Samedi 22 février, le militant nationaliste Quentin Deranque succombait à ses blessures après avoir été passé à tabac à Lyon, en marge d'une conférence donnée à Sciences Po Lyon par la députée LFI Riam Hassam. Des militantes du groupe d'extrême droite Nemesis étaient venues manifester avec une banderole "Islamo-gauchistes hors de nos facs".

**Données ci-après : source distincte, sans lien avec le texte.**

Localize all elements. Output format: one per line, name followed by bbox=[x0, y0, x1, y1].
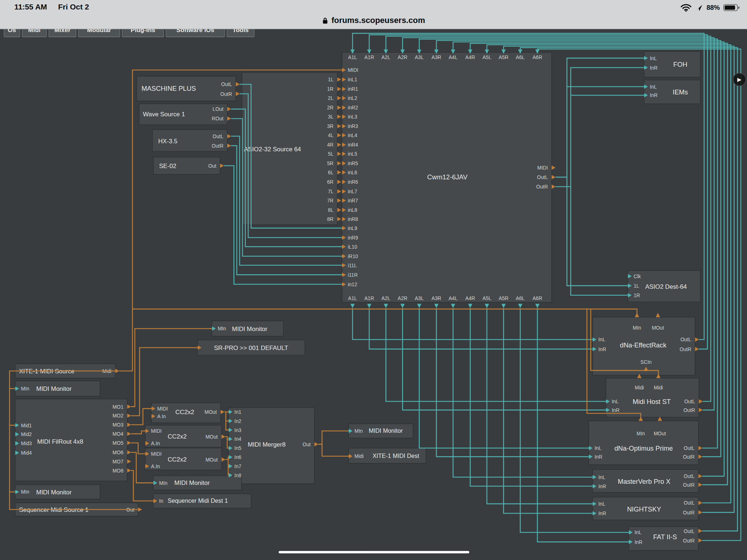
port-midi-filrout-4x8-mo6[interactable] bbox=[127, 450, 131, 455]
port-se-02-out[interactable] bbox=[220, 164, 224, 168]
module-dna-optimus-prime[interactable] bbox=[589, 421, 698, 465]
port-label-a1r: A1R bbox=[364, 296, 374, 301]
port-cwm12-6jav-a1l[interactable] bbox=[351, 304, 355, 308]
port-label-a6r: A6R bbox=[533, 55, 542, 60]
port-midi-filrout-4x8-mo7[interactable] bbox=[127, 459, 131, 464]
port-asio2-32-source-64-1r[interactable] bbox=[337, 87, 341, 91]
port-asio2-32-source-64-3l[interactable] bbox=[337, 114, 341, 119]
port-cwm12-6jav-a4r[interactable] bbox=[468, 304, 472, 308]
port-nightsky-outr[interactable] bbox=[698, 510, 702, 515]
port-maschine-plus-outl[interactable] bbox=[236, 82, 240, 86]
port-label-inl8: inL8 bbox=[348, 207, 357, 213]
port-masterverb-pro-x-outr[interactable] bbox=[698, 483, 702, 487]
port-dna-effectrack-outl[interactable] bbox=[695, 337, 699, 342]
module-iems[interactable] bbox=[644, 80, 700, 104]
port-label-outl: OutL bbox=[221, 82, 232, 87]
port-dna-effectrack-mout[interactable] bbox=[656, 313, 660, 317]
port-label-inr8: inR8 bbox=[348, 217, 358, 222]
port-asio2-32-source-64-5l[interactable] bbox=[337, 152, 341, 156]
port-label-a5r: A5R bbox=[499, 55, 508, 60]
port-cwm12-6jav-a2r[interactable] bbox=[400, 304, 405, 308]
port-dna-optimus-prime-outr[interactable] bbox=[698, 455, 702, 459]
port-fat-ii-s-outl[interactable] bbox=[698, 529, 702, 533]
address-bar[interactable]: forums.scopeusers.com bbox=[0, 13, 747, 28]
port-midi-filrout-4x8-mo5[interactable] bbox=[127, 441, 131, 445]
port-cwm12-6jav-a6r[interactable] bbox=[535, 304, 539, 308]
port-label-min: MIn bbox=[355, 428, 363, 434]
port-label-in8: In8 bbox=[235, 473, 241, 478]
port-dna-effectrack-min[interactable] bbox=[635, 313, 639, 317]
port-label-a6r: A6R bbox=[533, 296, 542, 301]
port-maschine-plus-outr[interactable] bbox=[236, 92, 240, 96]
port-asio2-32-source-64-2r[interactable] bbox=[337, 105, 341, 110]
port-dna-effectrack-outr[interactable] bbox=[695, 347, 699, 351]
port-asio2-32-source-64-6l[interactable] bbox=[337, 170, 341, 175]
port-label-inr: InR bbox=[635, 540, 642, 545]
audio-cable bbox=[487, 308, 593, 504]
port-dna-optimus-prime-outl[interactable] bbox=[698, 446, 702, 450]
port-cwm12-6jav-a4l[interactable] bbox=[451, 304, 455, 308]
port-asio2-32-source-64-6r[interactable] bbox=[337, 180, 341, 184]
port-midi-filrout-4x8-mo4[interactable] bbox=[127, 432, 131, 436]
port-label-inr5: inR5 bbox=[348, 161, 358, 166]
port-cwm12-6jav-a5r[interactable] bbox=[502, 304, 506, 308]
module-iems-label: IEMs bbox=[673, 88, 688, 96]
port-cwm12-6jav-a1r[interactable] bbox=[367, 304, 371, 308]
midi-cable bbox=[131, 431, 145, 434]
port-asio2-32-source-64-4l[interactable] bbox=[337, 133, 341, 137]
port-asio2-32-source-64-8l[interactable] bbox=[337, 208, 341, 212]
location-icon bbox=[695, 4, 703, 12]
port-label-outl: OutL bbox=[537, 175, 548, 180]
port-sequencer-midi-source-1-out[interactable] bbox=[138, 508, 142, 512]
port-asio2-32-source-64-3r[interactable] bbox=[337, 124, 341, 128]
port-asio2-32-source-64-8r[interactable] bbox=[337, 217, 341, 221]
port-asio2-32-source-64-4r[interactable] bbox=[337, 143, 341, 147]
port-label-outr: OutR bbox=[683, 482, 694, 488]
port-cwm12-6jav-midi[interactable] bbox=[551, 166, 555, 170]
port-cwm12-6jav-outl[interactable] bbox=[551, 175, 555, 179]
status-time: 11:55 AM bbox=[14, 3, 47, 12]
port-nightsky-outl[interactable] bbox=[698, 501, 702, 505]
module-cc2x2-3-label: CC2x2 bbox=[168, 456, 187, 463]
port-wave-source-1-rout[interactable] bbox=[227, 116, 231, 121]
port-cwm12-6jav-outr[interactable] bbox=[551, 184, 555, 189]
port-asio2-32-source-64-7l[interactable] bbox=[337, 189, 341, 194]
port-midi-host-st-outl[interactable] bbox=[699, 399, 703, 404]
port-cc2x2-2-mout[interactable] bbox=[221, 435, 225, 439]
port-label-1r: 1R bbox=[327, 86, 334, 92]
port-midi-merger8-out[interactable] bbox=[314, 442, 318, 447]
port-label-inr3: inR3 bbox=[348, 124, 358, 129]
port-fat-ii-s-outr[interactable] bbox=[698, 538, 702, 543]
media-play-button[interactable]: ▶ bbox=[733, 73, 746, 86]
port-cwm12-6jav-a6l[interactable] bbox=[518, 304, 522, 308]
port-wave-source-1-lout[interactable] bbox=[227, 107, 231, 111]
port-label-inl: InL bbox=[598, 501, 605, 507]
port-cwm12-6jav-a5l[interactable] bbox=[485, 304, 489, 308]
port-asio2-32-source-64-7r[interactable] bbox=[337, 198, 341, 203]
home-indicator[interactable] bbox=[279, 551, 469, 553]
port-midi-filrout-4x8-mo3[interactable] bbox=[127, 423, 131, 427]
port-hx-35-outr[interactable] bbox=[227, 144, 231, 148]
port-asio2-32-source-64-2l[interactable] bbox=[337, 96, 341, 100]
module-maschine-plus-label: MASCHINE PLUS bbox=[142, 85, 196, 92]
port-midi-host-st-outr[interactable] bbox=[699, 408, 703, 412]
port-midi-filrout-4x8-mo8[interactable] bbox=[127, 468, 131, 473]
port-cwm12-6jav-a3l[interactable] bbox=[417, 304, 422, 308]
port-cc2x2-1-mout[interactable] bbox=[221, 410, 224, 414]
port-cwm12-6jav-a3r[interactable] bbox=[434, 304, 439, 308]
port-label-in: In bbox=[159, 498, 163, 504]
port-label-inr: InR bbox=[598, 484, 606, 489]
module-sr-pro-default-label: SR-PRO >> 001 DEFAULT bbox=[214, 345, 288, 351]
port-cwm12-6jav-a2l[interactable] bbox=[384, 304, 388, 308]
port-midi-filrout-4x8-mo1[interactable] bbox=[127, 405, 131, 409]
port-masterverb-pro-x-outl[interactable] bbox=[698, 474, 702, 478]
port-cc2x2-3-mout[interactable] bbox=[221, 458, 225, 462]
port-label-5r: 5R bbox=[327, 161, 334, 166]
port-hx-35-outl[interactable] bbox=[227, 134, 231, 139]
port-asio2-32-source-64-5r[interactable] bbox=[337, 161, 341, 166]
port-label-4l: 4L bbox=[328, 133, 334, 138]
midi-cable bbox=[132, 309, 637, 314]
port-asio2-32-source-64-1l[interactable] bbox=[337, 77, 341, 82]
port-xite-1-midi-source-midi[interactable] bbox=[115, 369, 119, 373]
port-midi-filrout-4x8-mo2[interactable] bbox=[127, 413, 131, 418]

Deux jours après les faits, le ministre de l'Enseignement supérieur Philippe Baptiste a annoncé que les conférences politiques dans les universités seraient désormais interdites si elles présentaient "des risques de troubles à l'ordre publique" : "Avec les risques qu’on a aujourd’hui qui sont maintenant tristement très très clairs, évidemment non, il n’y aura pas d’autres meetings", a indiqué le ministre sur le plateau de BFM TV mardi 16 février.
Reste désormais à voir si cette interdiction sera respectée, puisque comme l'a rappelé Philippe Baptiste à l'antenne, la décision d'organiser des meetings ne revient pas à l'Etat, mais bien aux présidents d'université.